Coastal Leader
- Type: Weekly newspaper
- Owner(s): Australian Community Media
- Founded: 1962
- Language: English
- City: Kingston, South Australia
- Website: coastalleader.com.au

= Coastal Leader =

Newspaper published in Kingston, South Australia

Coastal Leader is a weekly newspaper published in Kingston, South Australia, founded in 1962 and published under this title since 2001. It was later sold to Rural Press, previously owned by Fairfax Media, but now an Australian media company trading as Australian Community Media.

==History==
The Coastal Leader website claims that the newspaper's origins can be traced back to the Kingston Weekly, the newspaper of The Kingston Traders' Association. The Kingston Weekly was first issued on 22 March 1946, with the aim was to "record faithfully the growing needs of the district in business as well as pleasure". The newspaper quickly ran into difficulties, and by early 1947 they were unable to continue, due to a "lack of support and continually rising costs", such that the newspaper was taken over by a group of local businessmen. It then ran until 30 March 1951 (issue No. 258).
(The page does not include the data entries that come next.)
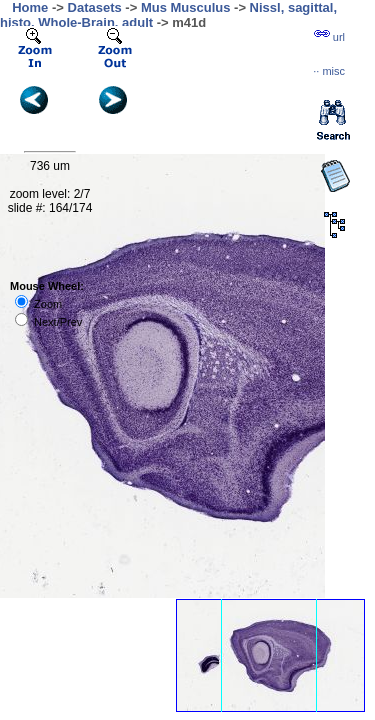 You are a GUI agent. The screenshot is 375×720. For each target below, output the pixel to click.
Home (30, 7)
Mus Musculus (186, 7)
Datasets (95, 7)
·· (329, 71) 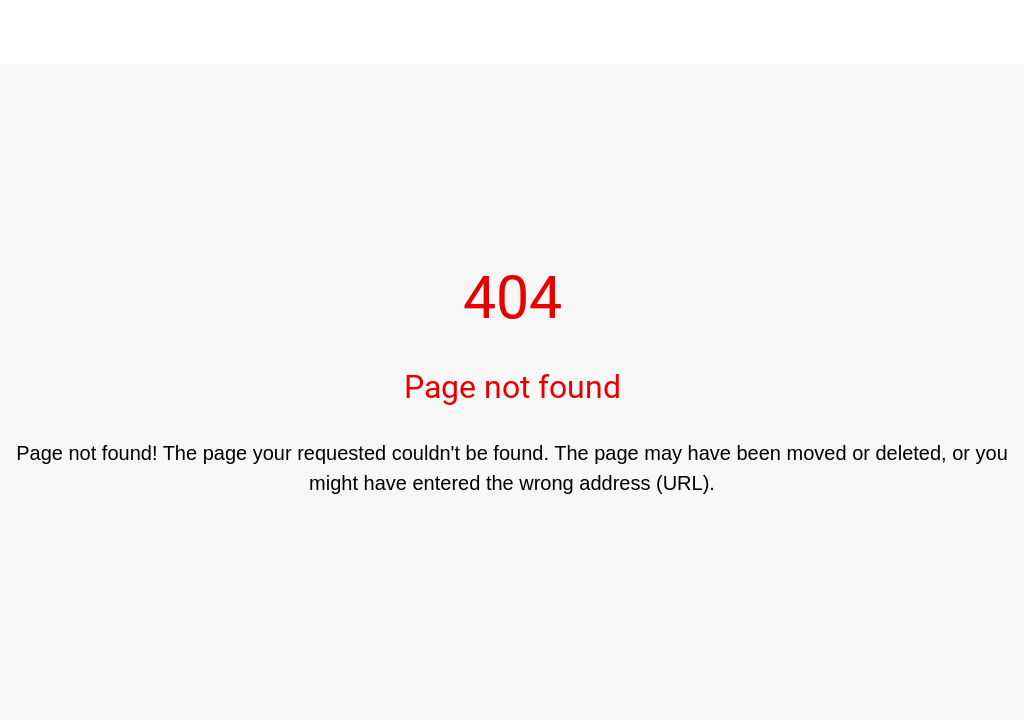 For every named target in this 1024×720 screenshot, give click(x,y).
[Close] (32, 32) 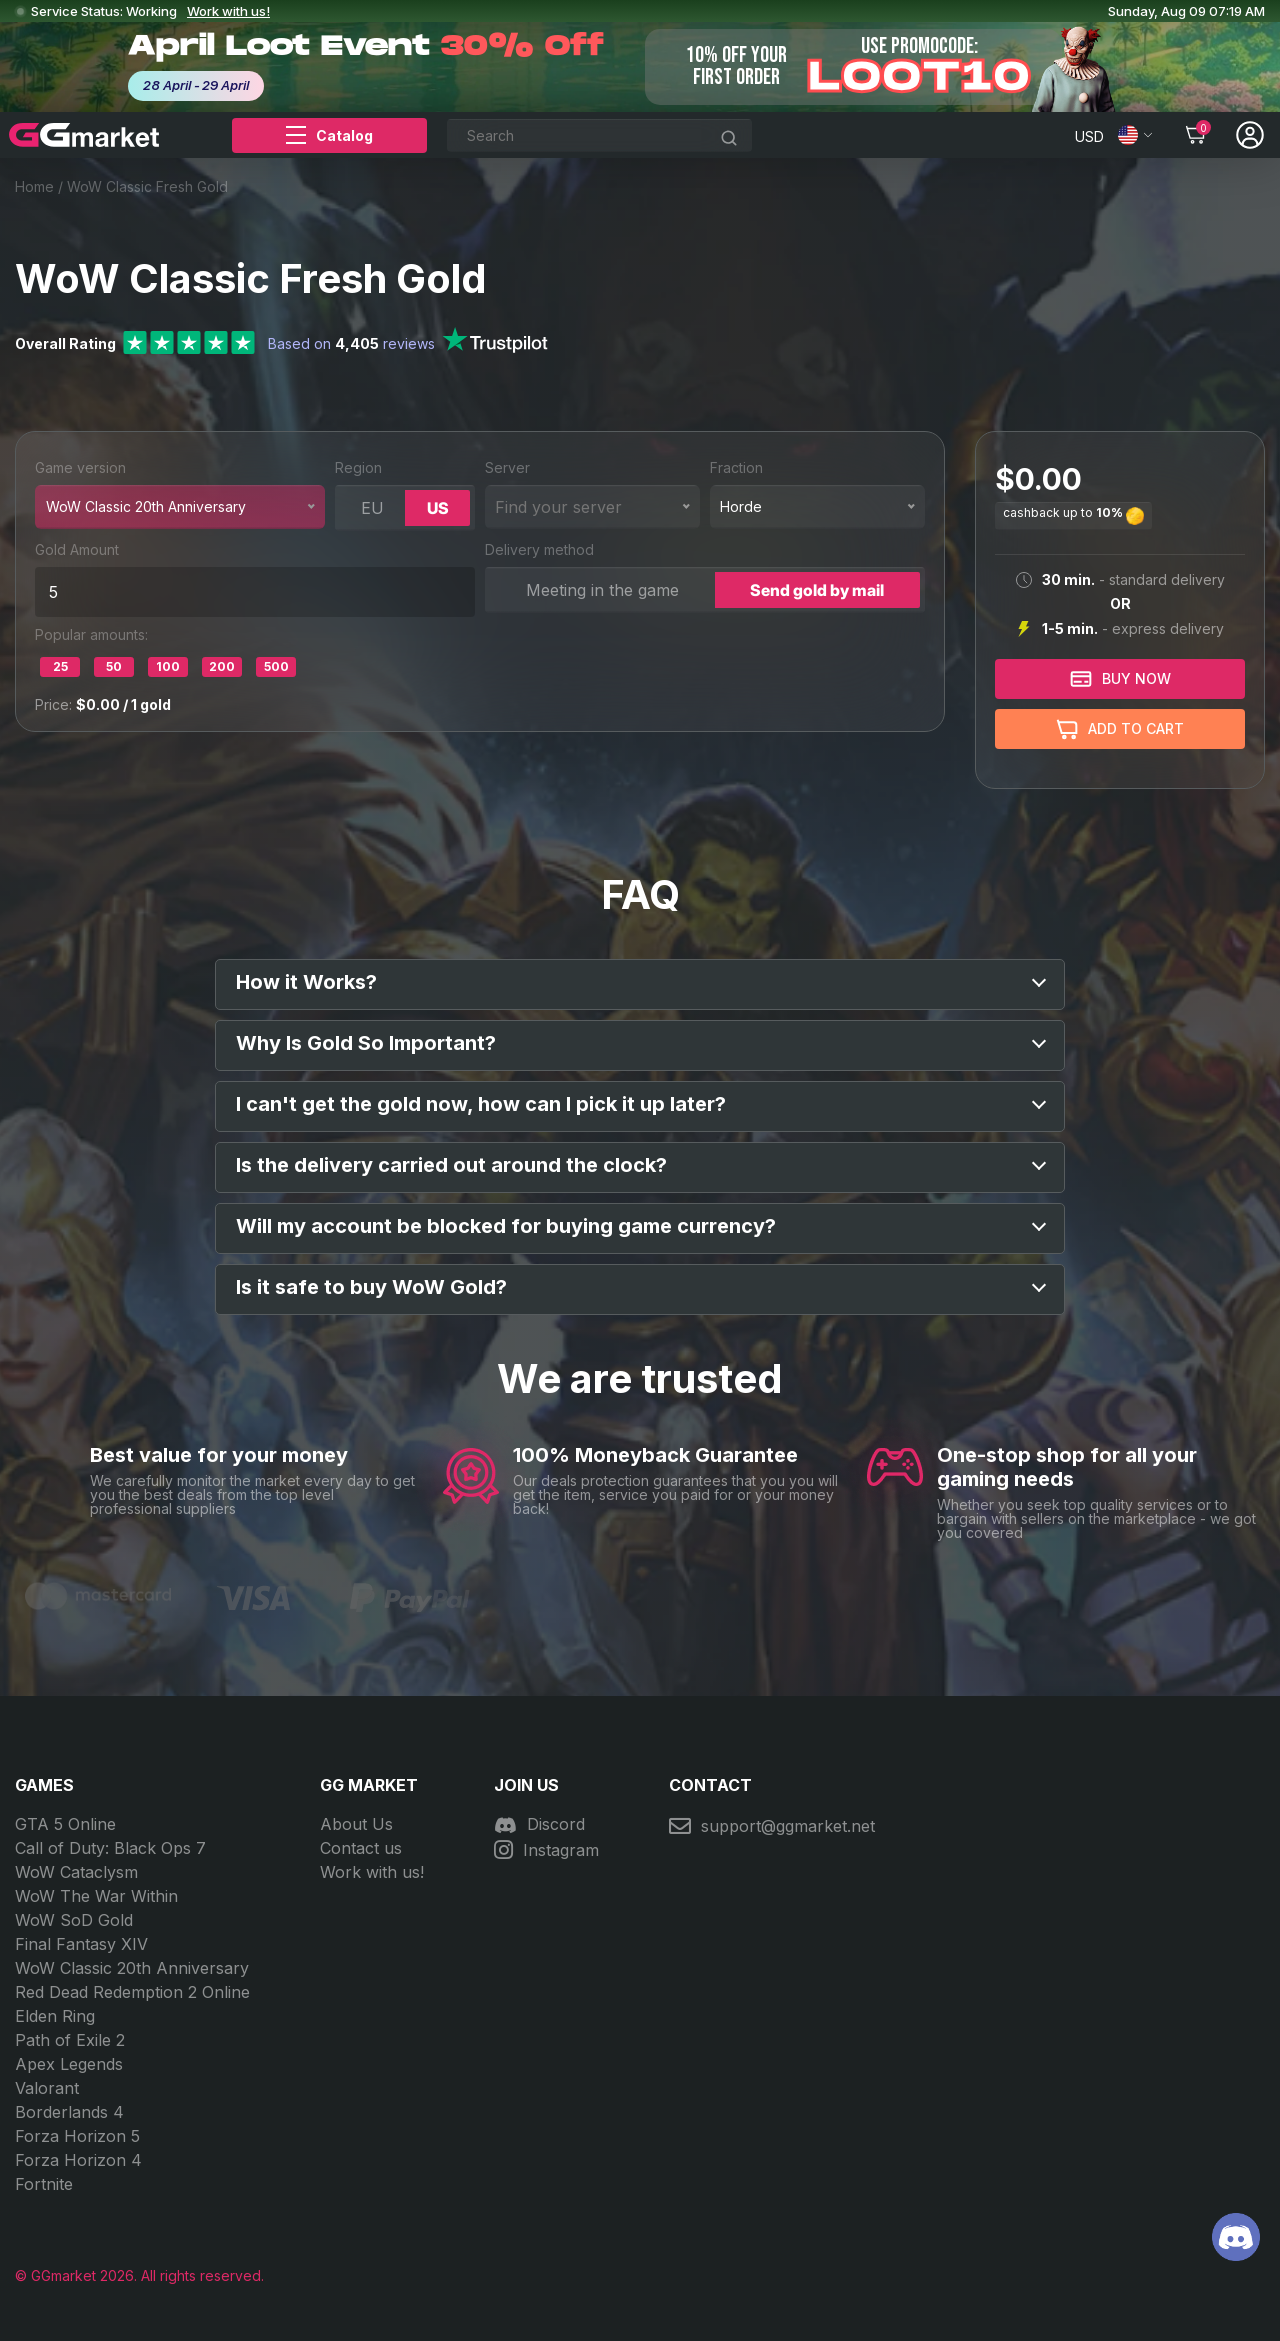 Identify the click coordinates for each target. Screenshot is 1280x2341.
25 (60, 666)
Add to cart (1120, 729)
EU (372, 508)
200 (222, 666)
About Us (356, 1824)
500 (276, 666)
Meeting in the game (602, 590)
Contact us (361, 1848)
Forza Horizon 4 (78, 2160)
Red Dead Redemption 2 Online (132, 1992)
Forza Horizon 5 (77, 2136)
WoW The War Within (96, 1896)
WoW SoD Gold (74, 1920)
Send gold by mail (817, 590)
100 (168, 666)
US (438, 508)
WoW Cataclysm (76, 1872)
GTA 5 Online (65, 1824)
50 (114, 666)
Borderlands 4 (69, 2112)
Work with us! (228, 11)
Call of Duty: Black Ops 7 (110, 1848)
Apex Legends (69, 2064)
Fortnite (44, 2184)
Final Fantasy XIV (81, 1944)
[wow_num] (255, 592)
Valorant (47, 2088)
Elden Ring (55, 2016)
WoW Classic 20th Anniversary (132, 1968)
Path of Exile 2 (70, 2040)
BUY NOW (1120, 679) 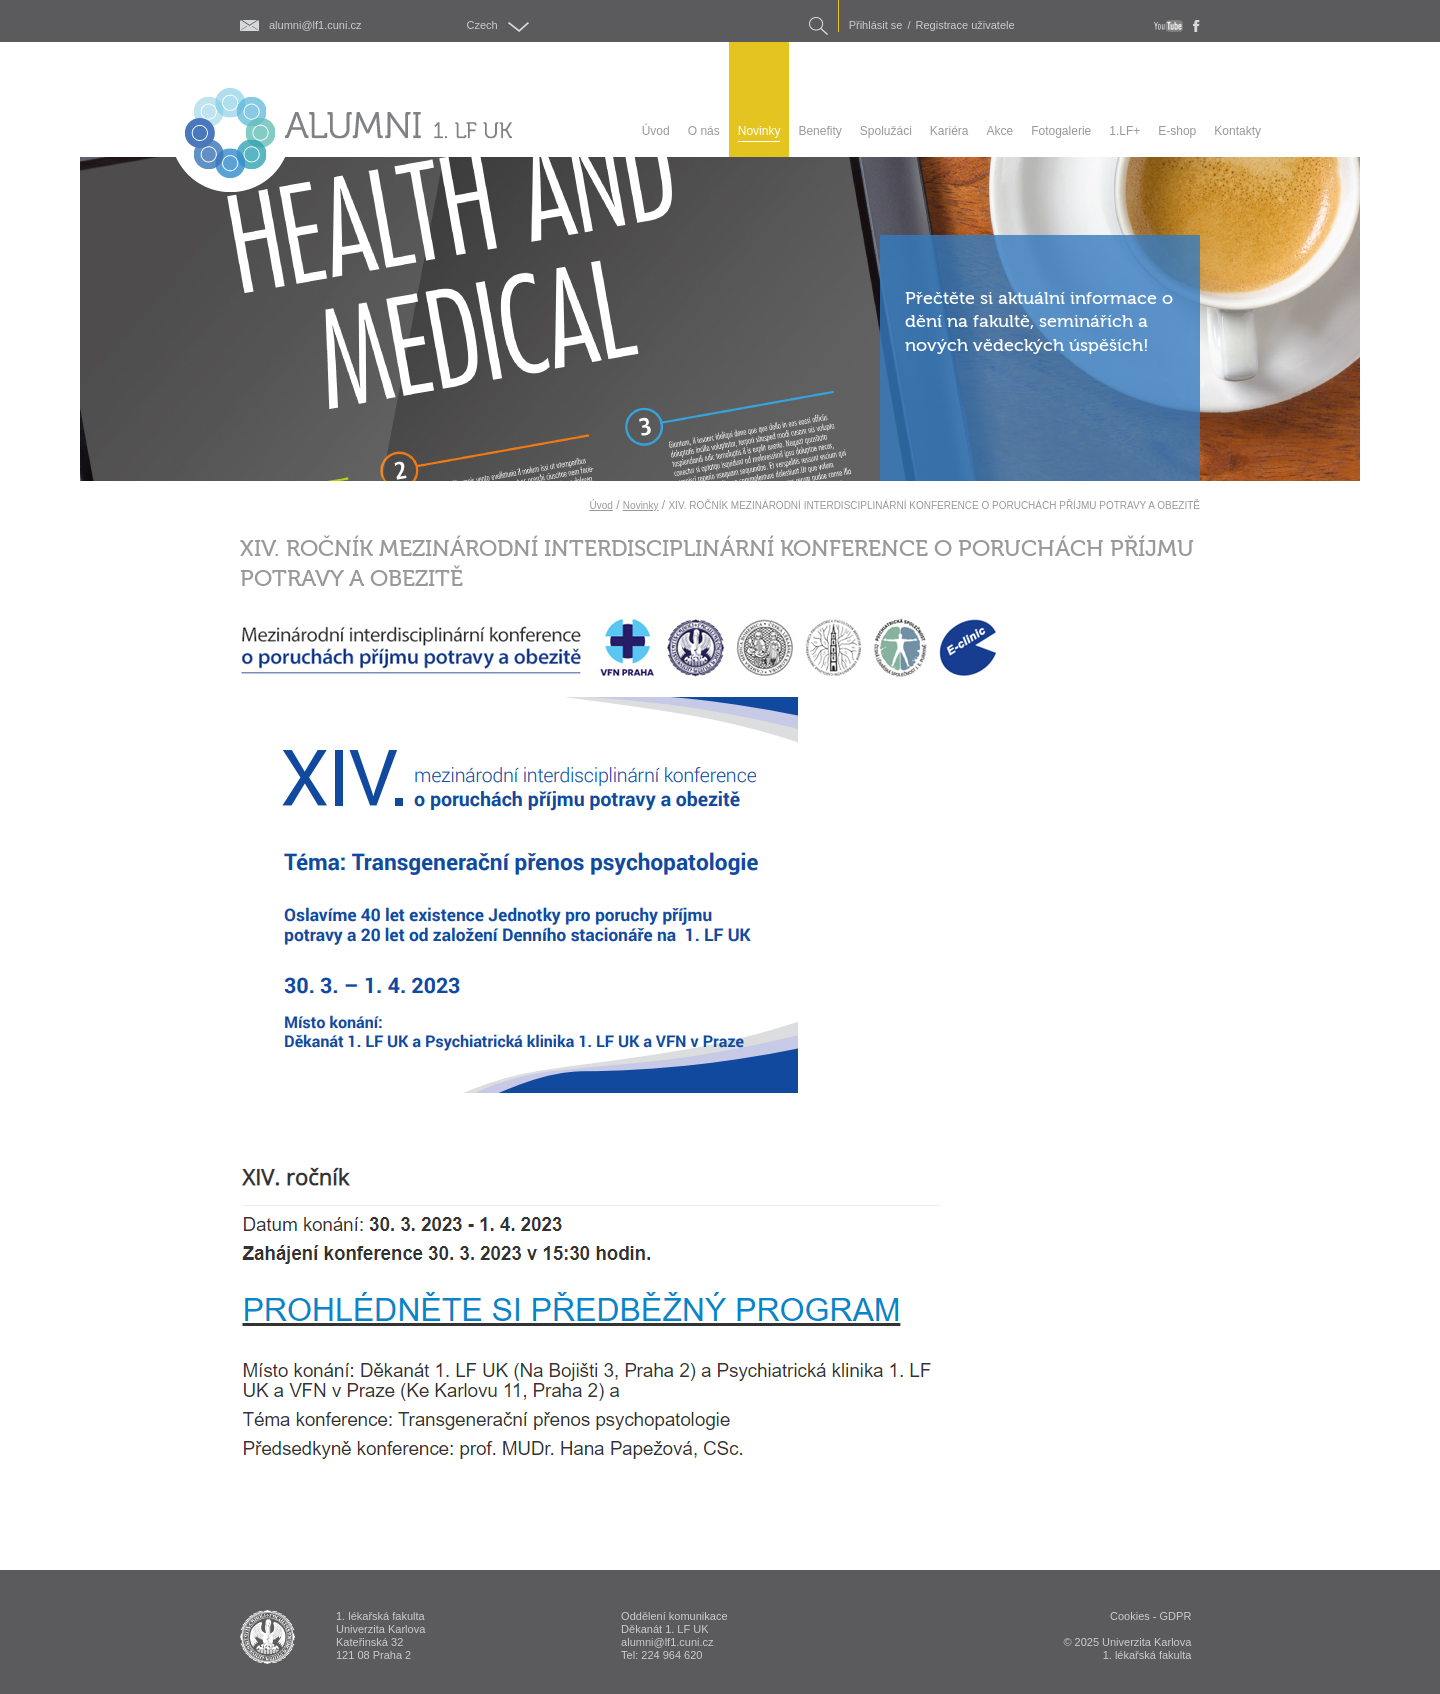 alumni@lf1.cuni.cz (315, 25)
A decade later, another newspaper called South-East Kingston Leader was started in Kingston. This publication proved to be more successful, continuing from 1962 until 21 November 2001 (Vol. 40, no. 46), when it was renamed to its current title, Coastal Leader. Alongside many other rural publications in Australia, the newspaper was a member of Fairfax Media Limited.

==Distribution==
The Coastal Leader circulates throughout Kingston, Robe and Coorong districts. It has a potential readership of 2,700 per week, based on a run of 1,500 copies (20 full-colour pages) printed each Wednesday morning at Murray Bridge. Of these 1,350 are sold through outlets in Kingston, Robe, Lucindale, Naracoorte, Mount Gambier, and Adelaide with the remainder as subscriptions.

==Preservation==
The State Library of South Australia carries microfiche versions of the newspaper.